_RECORDS TO USE:_
────────────────────────────────────────

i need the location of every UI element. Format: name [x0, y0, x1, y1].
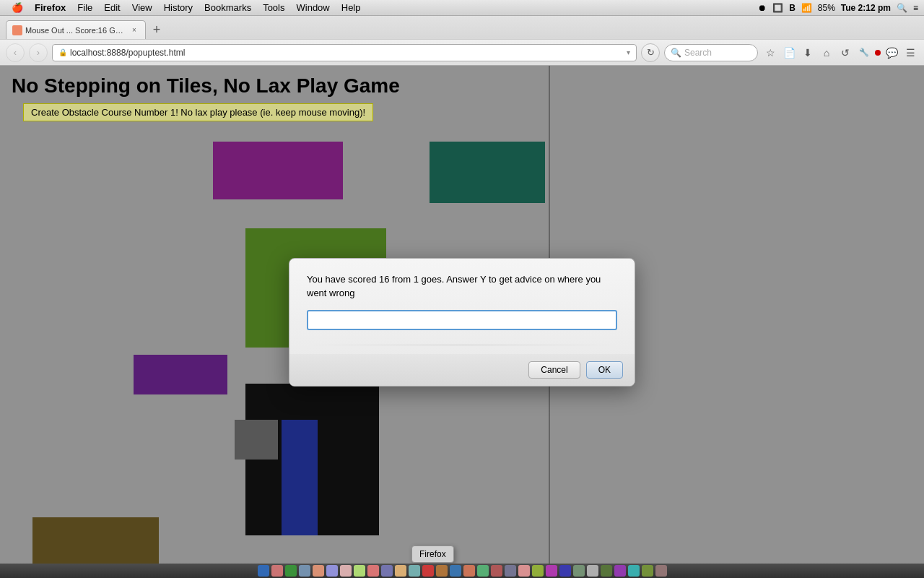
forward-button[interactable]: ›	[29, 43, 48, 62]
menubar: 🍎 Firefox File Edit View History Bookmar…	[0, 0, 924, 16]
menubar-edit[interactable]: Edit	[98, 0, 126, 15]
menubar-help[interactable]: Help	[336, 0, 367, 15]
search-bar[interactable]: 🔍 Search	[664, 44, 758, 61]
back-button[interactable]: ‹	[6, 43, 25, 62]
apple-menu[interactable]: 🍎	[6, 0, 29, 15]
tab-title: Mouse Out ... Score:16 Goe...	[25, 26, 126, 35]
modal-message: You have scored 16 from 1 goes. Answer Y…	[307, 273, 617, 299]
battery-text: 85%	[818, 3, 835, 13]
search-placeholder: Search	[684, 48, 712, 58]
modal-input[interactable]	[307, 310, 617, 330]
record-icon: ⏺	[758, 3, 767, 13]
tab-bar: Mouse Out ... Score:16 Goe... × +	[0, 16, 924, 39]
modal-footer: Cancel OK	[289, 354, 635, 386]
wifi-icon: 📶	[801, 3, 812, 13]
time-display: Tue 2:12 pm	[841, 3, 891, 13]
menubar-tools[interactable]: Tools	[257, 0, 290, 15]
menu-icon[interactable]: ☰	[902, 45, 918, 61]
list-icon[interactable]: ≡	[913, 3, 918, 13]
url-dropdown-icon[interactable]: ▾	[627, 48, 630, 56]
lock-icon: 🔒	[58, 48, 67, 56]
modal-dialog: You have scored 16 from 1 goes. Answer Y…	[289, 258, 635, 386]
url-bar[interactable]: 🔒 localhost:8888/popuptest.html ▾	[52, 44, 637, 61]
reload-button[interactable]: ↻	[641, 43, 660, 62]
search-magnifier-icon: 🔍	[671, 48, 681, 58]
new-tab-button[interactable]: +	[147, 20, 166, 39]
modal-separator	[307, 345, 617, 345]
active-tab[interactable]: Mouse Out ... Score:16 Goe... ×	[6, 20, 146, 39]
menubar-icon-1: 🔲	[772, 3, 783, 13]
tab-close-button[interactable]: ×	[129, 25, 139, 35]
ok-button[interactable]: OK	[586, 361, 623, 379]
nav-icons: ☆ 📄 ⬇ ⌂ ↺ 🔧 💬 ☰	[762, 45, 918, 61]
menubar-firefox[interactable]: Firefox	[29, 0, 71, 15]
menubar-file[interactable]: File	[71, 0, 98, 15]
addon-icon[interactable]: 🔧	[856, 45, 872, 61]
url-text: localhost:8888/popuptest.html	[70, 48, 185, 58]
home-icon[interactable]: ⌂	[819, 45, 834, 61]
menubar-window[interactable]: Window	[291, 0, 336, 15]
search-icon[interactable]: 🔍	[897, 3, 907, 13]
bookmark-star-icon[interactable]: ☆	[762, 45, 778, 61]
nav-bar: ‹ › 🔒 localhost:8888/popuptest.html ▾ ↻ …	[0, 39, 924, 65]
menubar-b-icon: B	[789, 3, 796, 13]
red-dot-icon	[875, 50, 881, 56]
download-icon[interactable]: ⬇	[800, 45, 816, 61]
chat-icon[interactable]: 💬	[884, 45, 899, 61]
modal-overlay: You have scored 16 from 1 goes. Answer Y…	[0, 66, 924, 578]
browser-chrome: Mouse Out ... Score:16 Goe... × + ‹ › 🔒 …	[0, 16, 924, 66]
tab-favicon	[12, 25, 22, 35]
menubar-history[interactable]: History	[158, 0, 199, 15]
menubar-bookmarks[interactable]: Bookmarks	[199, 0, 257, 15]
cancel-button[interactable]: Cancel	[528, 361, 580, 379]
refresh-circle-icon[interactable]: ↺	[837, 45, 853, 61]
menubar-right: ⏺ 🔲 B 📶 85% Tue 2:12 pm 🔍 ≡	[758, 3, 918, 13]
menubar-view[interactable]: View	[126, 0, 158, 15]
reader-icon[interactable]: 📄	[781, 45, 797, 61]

────────────────────────────────────────

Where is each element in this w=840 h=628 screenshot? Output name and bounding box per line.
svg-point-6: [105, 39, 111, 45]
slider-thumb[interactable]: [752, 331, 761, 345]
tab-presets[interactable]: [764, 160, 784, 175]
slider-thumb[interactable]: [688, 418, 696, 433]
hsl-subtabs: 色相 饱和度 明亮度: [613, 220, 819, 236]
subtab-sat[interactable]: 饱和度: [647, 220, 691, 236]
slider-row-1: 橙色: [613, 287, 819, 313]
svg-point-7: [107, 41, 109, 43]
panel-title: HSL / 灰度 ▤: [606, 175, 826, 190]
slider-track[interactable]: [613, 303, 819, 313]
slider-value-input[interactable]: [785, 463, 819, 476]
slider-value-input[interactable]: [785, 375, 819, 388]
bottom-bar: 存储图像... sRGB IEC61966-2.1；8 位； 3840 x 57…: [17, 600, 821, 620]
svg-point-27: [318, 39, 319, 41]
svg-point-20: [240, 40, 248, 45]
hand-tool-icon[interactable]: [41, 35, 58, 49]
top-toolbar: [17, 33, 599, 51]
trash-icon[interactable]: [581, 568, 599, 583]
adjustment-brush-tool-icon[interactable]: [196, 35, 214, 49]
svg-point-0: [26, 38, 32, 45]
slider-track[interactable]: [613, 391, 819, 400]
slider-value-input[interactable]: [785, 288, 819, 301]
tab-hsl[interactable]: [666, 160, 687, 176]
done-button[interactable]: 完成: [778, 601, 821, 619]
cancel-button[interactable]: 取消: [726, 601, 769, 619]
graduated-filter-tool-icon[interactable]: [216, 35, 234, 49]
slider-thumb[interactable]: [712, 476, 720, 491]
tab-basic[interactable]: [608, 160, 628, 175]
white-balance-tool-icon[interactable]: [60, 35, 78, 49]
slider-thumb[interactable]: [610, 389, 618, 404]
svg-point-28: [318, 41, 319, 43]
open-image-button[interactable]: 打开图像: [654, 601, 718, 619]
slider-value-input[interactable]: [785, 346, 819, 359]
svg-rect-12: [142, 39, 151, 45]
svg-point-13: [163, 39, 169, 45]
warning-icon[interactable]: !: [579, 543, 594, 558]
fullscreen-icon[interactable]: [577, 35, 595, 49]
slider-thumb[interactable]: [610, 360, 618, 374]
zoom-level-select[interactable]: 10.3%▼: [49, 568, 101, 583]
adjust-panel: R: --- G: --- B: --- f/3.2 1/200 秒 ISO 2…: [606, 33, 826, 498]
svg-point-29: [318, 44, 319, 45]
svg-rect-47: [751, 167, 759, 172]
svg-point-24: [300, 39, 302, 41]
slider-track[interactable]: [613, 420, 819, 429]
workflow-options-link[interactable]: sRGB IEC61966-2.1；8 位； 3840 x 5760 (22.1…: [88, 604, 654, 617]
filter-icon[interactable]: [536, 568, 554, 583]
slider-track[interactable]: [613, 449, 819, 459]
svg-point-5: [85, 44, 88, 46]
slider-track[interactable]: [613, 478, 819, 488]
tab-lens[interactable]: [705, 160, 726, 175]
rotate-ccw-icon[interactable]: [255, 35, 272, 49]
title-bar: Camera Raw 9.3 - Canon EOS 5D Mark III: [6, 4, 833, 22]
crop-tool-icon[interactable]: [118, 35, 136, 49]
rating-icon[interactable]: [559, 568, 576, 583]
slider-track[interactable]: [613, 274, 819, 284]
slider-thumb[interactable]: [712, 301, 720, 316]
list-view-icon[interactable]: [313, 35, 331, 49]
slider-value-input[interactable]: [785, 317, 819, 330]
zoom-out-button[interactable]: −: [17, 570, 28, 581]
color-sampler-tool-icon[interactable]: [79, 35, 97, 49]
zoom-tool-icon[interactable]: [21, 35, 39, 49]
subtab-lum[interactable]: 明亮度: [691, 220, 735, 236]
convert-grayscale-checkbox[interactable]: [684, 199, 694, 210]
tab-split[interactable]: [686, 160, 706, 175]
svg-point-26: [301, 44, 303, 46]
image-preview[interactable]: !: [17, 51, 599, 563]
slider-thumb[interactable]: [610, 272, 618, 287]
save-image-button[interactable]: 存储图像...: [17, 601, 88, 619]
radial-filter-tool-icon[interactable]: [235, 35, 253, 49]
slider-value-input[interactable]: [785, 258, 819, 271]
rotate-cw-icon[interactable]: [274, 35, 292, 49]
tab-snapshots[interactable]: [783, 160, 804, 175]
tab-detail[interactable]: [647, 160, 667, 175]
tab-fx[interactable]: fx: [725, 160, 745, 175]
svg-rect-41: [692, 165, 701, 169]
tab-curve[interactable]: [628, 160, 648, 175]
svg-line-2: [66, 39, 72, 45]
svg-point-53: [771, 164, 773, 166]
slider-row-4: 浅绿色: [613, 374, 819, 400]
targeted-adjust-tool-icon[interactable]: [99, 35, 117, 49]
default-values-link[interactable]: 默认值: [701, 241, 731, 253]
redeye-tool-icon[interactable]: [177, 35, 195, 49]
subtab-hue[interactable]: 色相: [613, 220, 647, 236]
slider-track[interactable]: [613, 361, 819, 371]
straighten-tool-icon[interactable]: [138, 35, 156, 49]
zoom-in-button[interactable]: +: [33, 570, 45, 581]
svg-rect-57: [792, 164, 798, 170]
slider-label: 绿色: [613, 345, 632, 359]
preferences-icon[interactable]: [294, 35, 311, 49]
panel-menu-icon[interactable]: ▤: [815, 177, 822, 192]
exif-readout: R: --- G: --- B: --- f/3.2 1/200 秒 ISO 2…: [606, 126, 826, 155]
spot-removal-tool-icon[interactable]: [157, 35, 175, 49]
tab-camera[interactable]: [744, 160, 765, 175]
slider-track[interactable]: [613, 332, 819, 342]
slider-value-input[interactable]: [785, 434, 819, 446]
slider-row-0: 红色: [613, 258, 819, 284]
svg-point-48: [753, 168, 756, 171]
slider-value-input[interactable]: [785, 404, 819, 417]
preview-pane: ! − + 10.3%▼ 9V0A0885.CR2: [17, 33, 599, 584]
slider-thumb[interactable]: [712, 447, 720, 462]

────────────────────────────────────────

_INSTRUCTIONS FOR THE TASK:_
Scan the listing above. Collect all lines with the word "存储图像".

_RESPONSE AREA:_
bottom-bar: 存储图像... sRGB IEC61966-2.1；8 位； 3840 x 57…: [17, 600, 821, 620]
save-image-button[interactable]: 存储图像...: [17, 601, 88, 619]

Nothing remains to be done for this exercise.